Recently David Graeber and I wrote an article together attempting to explain why anarchist ideas have received almost no attention in the academy. When you think of it, academia is full of Marxist radicals, but only a handful of professed anarchists. We came to a conclusion that it must have something to do with anarchism's concern with forms of
practice; with its insistence that one's means most be consonant with one's ends; with its stubborn rejection of the idea that we can create freedom through authoritarian means, embracing instead the position that we should embody the society we wish to create. All of this does not square very well with operating within a university. The university has survived in much the same form since the middle ages, waging intellectual battles at conferences, re-enforcing class distinctions, making cabalistic decisions in secret rooms. As we stated in our article: "At the very least, one would imagine being an openly anarchist professor would mean challenging the way universities are run and that, of course, is going to get one in far more trouble than anything one could ever write".
Ironically enough, as if he was testing his own hypothesis, internationally respected anarchist anthropologist, David Graeber, was fired from Yale University a few days ago. Of course, that wasn't the official explanation. The official one reads that "his contract wasn't renewed" because of his lack of "collegiality". If you would allow me to translate this: the "lack of collegiality" that David had showed was when he was trying to defend his graduate students who were graduate union organizers. Union organizers are regularly targeted at Yale. When one brilliant graduate student organizer was almost kicked out for clearly fabricated reasons, David Graeber was the only member of her committee with the courage to openly stand up for her at that committee meeting, and then later at a faculty meeting. On david Graeber's behalf, Yale graduate students have initiated a petition which has been signed by almost all graduate and good number of undergraduate students of anthropology.

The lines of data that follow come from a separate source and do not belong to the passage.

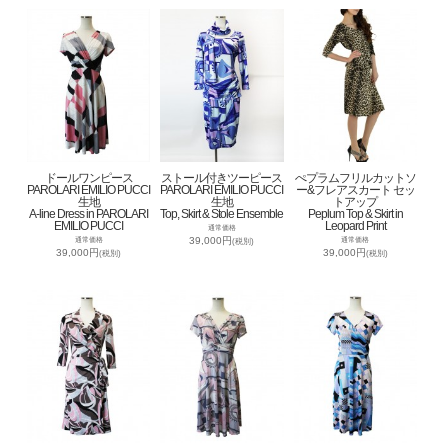
ドールワンピース
ストール付きツーピース
ぺプラムフリルカットソ
PAROLARI EMILIO PUCCI
PAROLARI EMILIO PUCCI
ー&フレアスカート セッ
生地
生地
トアップ
A-line Dress in PAROLARI
Top, Skirt & Stole Ensemble
Peplum Top & Skirt in
EMILIO PUCCI
Leopard Print
通常価格
39,000円
通常価格
通常価格
(税別)
39,000円
39,000円
(税別)
(税別)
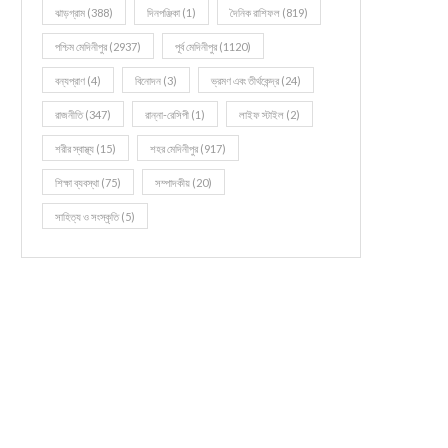
ঝাড়গ্রাম
(388)
দিনপঞ্জিকা
(1)
দৈনিক রাশিফল
(819)
পশ্চিম মেদিনীপুর
(2937)
পূর্ব মেদিনীপুর
(1120)
বন্যপ্রাণ
(4)
বিনোদন
(3)
ভ্রমণ এবং তীর্থকেন্দ্র
(24)
রাজনীতি
(347)
রান্না-রেসিপী
(1)
লাইফ স্টাইল
(2)
শরীর স্বাস্থ্য
(15)
শহর মেদিনীপুর
(917)
শিক্ষা ব্যবস্থা
(75)
সম্পাদকীয়
(20)
সাহিত্য ও সংস্কৃতি
(5)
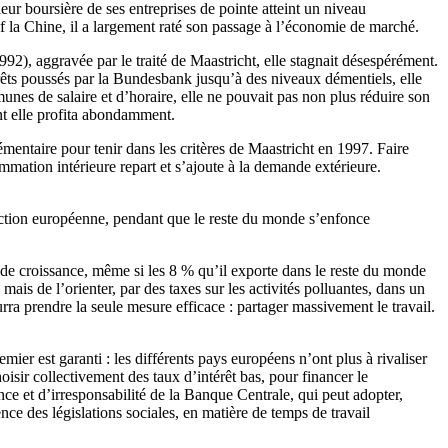
r boursière de ses entreprises de pointe atteint un niveau
auf la Chine, il a largement raté son passage à l’économie de marché.
992), aggravée par le traité de Maastricht, elle stagnait désespérément.
rêts poussés par la Bundesbank jusqu’à des niveaux démentiels, elle
nes de salaire et d’horaire, elle ne pouvait pas non plus réduire son
nt elle profita abondamment.
lémentaire pour tenir dans les critères de Maastricht en 1997. Faire
ommation intérieure repart et s’ajoute à la demande extérieure.
ction européenne, pendant que le reste du monde s’enfonce
 de croissance, même si les 8 % qu’il exporte dans le reste du monde
is de l’orienter, par des taxes sur les activités polluantes, dans un
rra prendre la seule mesure efficace : partager massivement le travail.
mier est garanti : les différents pays européens n’ont plus à rivaliser
oisir collectivement des taux d’intérêt bas, pour financer le
ce et d’irresponsabilité de la Banque Centrale, qui peut adopter,
ce des législations sociales, en matière de temps de travail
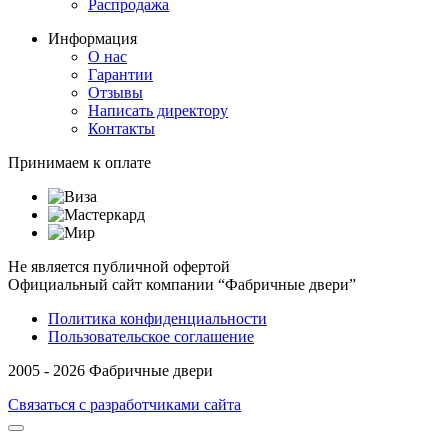
Распродажа
Информация
О нас
Гарантии
Отзывы
Написать директору
Контакты
Принимаем к оплате
Не является публичной офертой
Официальный сайт компании “Фабричные двери”
Политика конфиденциальности
Пользовательское соглашение
2005 - 2026 Фабричные двери
Связаться с разработчиками сайта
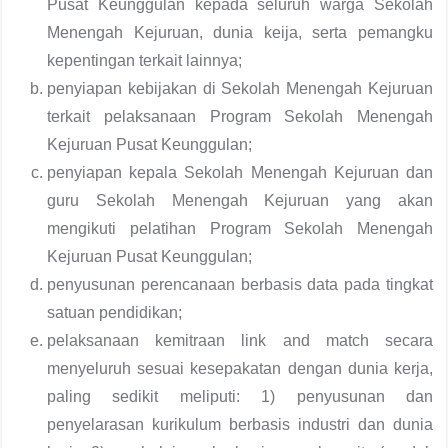
Pusat Keunggulan kepada seluruh warga Sekolah
Menengah Kejuruan, dunia keija, serta pemangku
kepentingan terkait lainnya;
penyiapan kebijakan di Sekolah Menengah Kejuruan
terkait pelaksanaan Program Sekolah Menengah
Kejuruan Pusat Keunggulan;
penyiapan kepala Sekolah Menengah Kejuruan dan
guru Sekolah Menengah Kejuruan yang akan
mengikuti pelatihan Program Sekolah Menengah
Kejuruan Pusat Keunggulan;
penyusunan perencanaan berbasis data pada tingkat
satuan pendidikan;
pelaksanaan kemitraan link and match secara
menyeluruh sesuai kesepakatan dengan dunia kerja,
paling sedikit meliputi: 1) penyusunan dan
penyelarasan kurikulum berbasis industri dan dunia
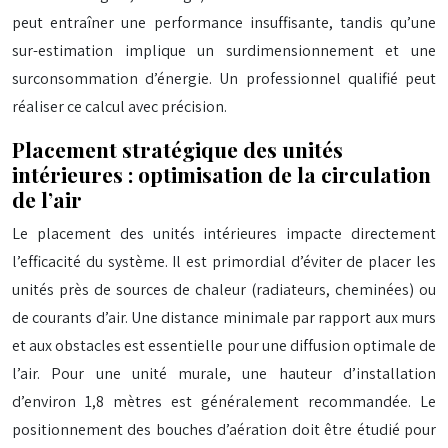
peut entraîner une performance insuffisante, tandis qu’une
sur-estimation implique un surdimensionnement et une
surconsommation d’énergie. Un professionnel qualifié peut
réaliser ce calcul avec précision.
Placement stratégique des unités
intérieures : optimisation de la circulation
de l’air
Le placement des unités intérieures impacte directement
l’efficacité du système. Il est primordial d’éviter de placer les
unités près de sources de chaleur (radiateurs, cheminées) ou
de courants d’air. Une distance minimale par rapport aux murs
et aux obstacles est essentielle pour une diffusion optimale de
l’air. Pour une unité murale, une hauteur d’installation
d’environ 1,8 mètres est généralement recommandée. Le
positionnement des bouches d’aération doit être étudié pour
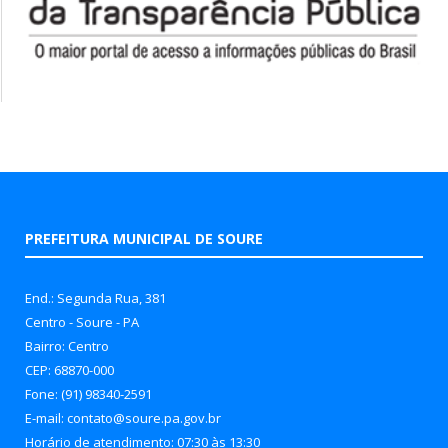
PREFEITURA MUNICIPAL DE SOURE
End.: Segunda Rua, 381
Centro - Soure - PA
Bairro: Centro
CEP: 68870-000
Fone: (91) 98340-2591
E-mail: contato@soure.pa.gov.br
Horário de atendimento: 07:30 às 13:30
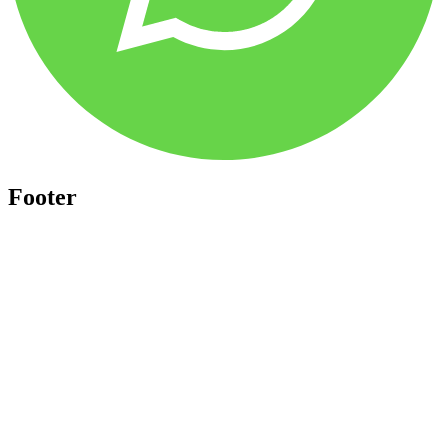
Footer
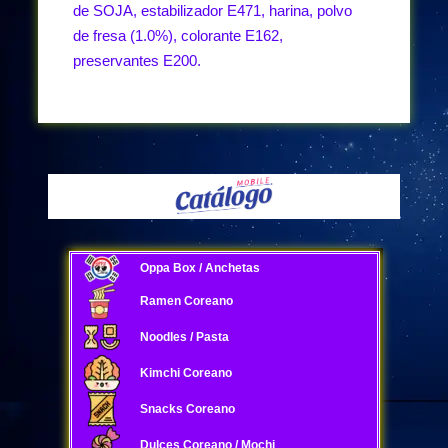
de SOJA, estabilizador E471, harina, polvo
de fresa (1.0%), colorante E162,
preservantes E200.
Oppa Box / Anchetas
Ramen Coreano
Noodles / Pasta
Kimchi Coreano
Snacks Coreano
Dulces Coreano / Mochi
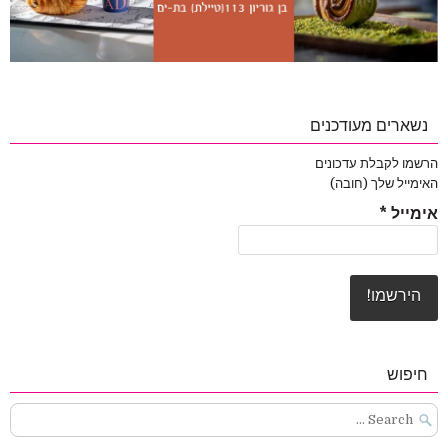
נשארים מעודכנים
הרשמו לקבלת עדכונים
האימייל שלך (חובה)
אימייל
*
חיפוש
Search
for:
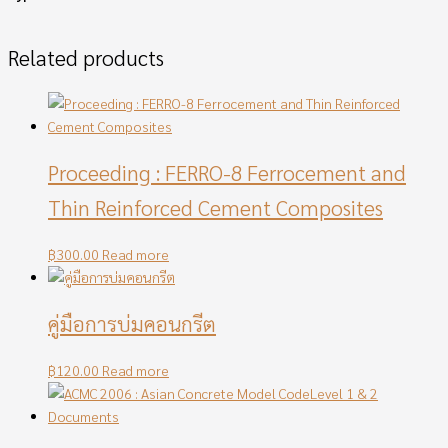
Related products
Proceeding : FERRO-8 Ferrocement and
Thin Reinforced Cement Composites
฿
300.00
Read more
คู่มือการบ่มคอนกรีต
฿
120.00
Read more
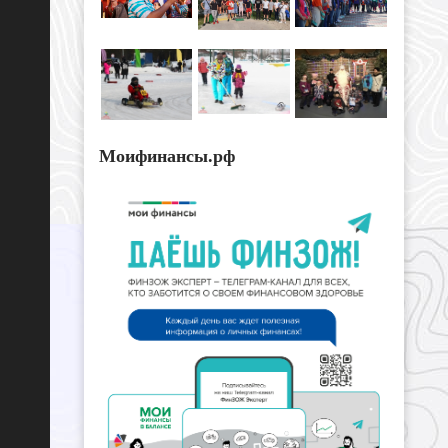
Моифинансы.рф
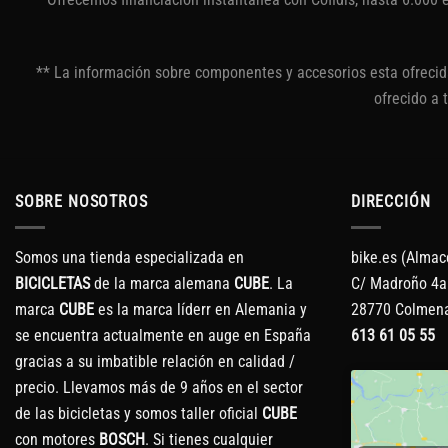
** La información sobre componentes y accesorios esta ofrecida
ofrecido a 
SOBRE NOSOTROS
DIRECCIÓN
Somos una tienda especializada en
bike.es (Almac
BICICLETAS
de la marca alemana
CUBE
. La
C/ Madroño 4a
marca
CUBE
es la marca líderr en Alemania y
28770 Colmena
se encuentra actualmente en auge en España
613 61 05 55
gracias a su imbatible relación en calidad /
precio. Llevamos más de 9 años en el sector
de las bicicletas y somos taller oficial
CUBE
con motores
BOSCH
. Si tienes cualquier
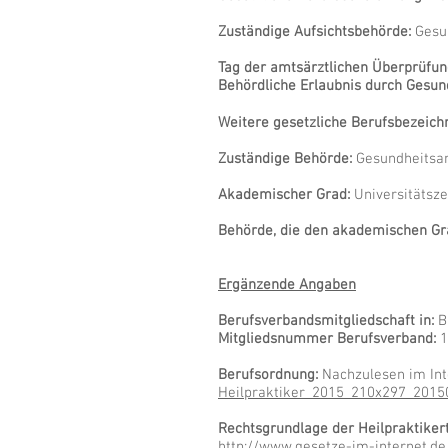
Zuständige Aufsichtsbehörde:
Gesun
Tag der amtsärztlichen Überprüfun
Behördliche Erlaubnis durch Gesun
Weitere gesetzliche Berufsbezeic
Zuständige Behörde:
Gesundheitsa
Akademischer Grad:
Universitätsze
Behörde, die den akademischen Grad
Ergänzende Angaben
Berufsverbandsmitgliedschaft in:
Bu
Mitgliedsnummer Berufsverband:
1
Berufsordnung:
Nachzulesen im Int
Heilpraktiker_2015_210x297_2015
Rechtsgrundlage der Heilpraktiker
http://www.gesetze-im-internet.de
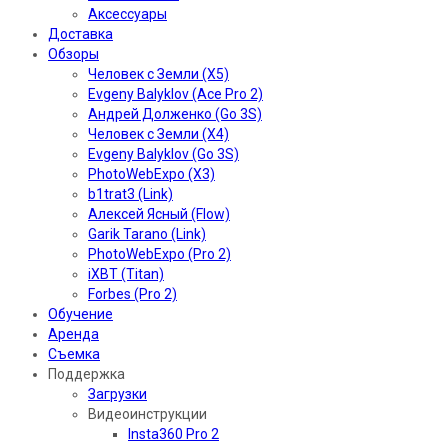
Аксессуары
Доставка
Обзоры
Человек с Земли (X5)
Evgeny Balyklov (Ace Pro 2)
Андрей Долженко (Go 3S)
Человек с Земли (X4)
Evgeny Balyklov (Go 3S)
PhotoWebExpo (X3)
b1trat3 (Link)
Алексей Ясный (Flow)
Garik Tarano (Link)
PhotoWebExpo (Pro 2)
iXBT (Titan)
Forbes (Pro 2)
Обучение
Аренда
Съемка
Поддержка
Загрузки
Видеоинструкции
Insta360 Pro 2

So, why has David Graeber been given the boot? To begin with the obvious, he is an unrepentant anarchist. David Graeber was one of the spokespeople for the Anti Capitalist Convergence during the World Economic Forum protests in New York. He was an activist with Direct Action Network. He is one of the founding members of the Peoples Global Action infopoint in New York. And he had authored many essays and articles on anarchism. But he never did any organizing or activism on campus.

What perhaps was David Graeber's greatest crime was simply his apparently over optimistic belief that he could remain true to his anarchist principles within the academy. Graeber believes that graduate school should be more than a training camp for becoming a commodity on the academic market. Rather it should also be about joy and creativity. Anyone who goes through a graduate program knows that such institutions are all about socialization as an academic, much of which requires the destruction of the sense of joy and creativity in learning, thinking and imagining that draws people to become scholars in the first place. For certain, some universities are worse then others. For various reasons, Yale seems to specialize in this kind of soul-crushing sport.

David Graeber offered his students an alternative model. He believes that it's possible to be an academic intellectual and not an academic prostitute, that it is possible not to sacrifice everything that makes life enjoyable, that it is possible to be both intellectually productive and politically committed. Given such convictions, is it little wonder that David Graeber was given the boot?

As a close friend of David's, I have witnessed a somewhat frantic activity on the behalf of a few members of the Yale faculty to have him fired. Not incidentally, these faculty members have not been speaking to David since his name was mentioned in the papers in conjunction with the WEF protests three years ago. But ostracizing him was difficult. Not only because of few decent colleagues who ardently defended him. Since that time David has published two well respected books and articles in dozens of languages. Last year the Yale bureaucracy renewed David's contract for only two years, citing his behavior as not being in accordance with Yale's "academic ethics" and said that his contract might be extended two more years if he improved "his behavior".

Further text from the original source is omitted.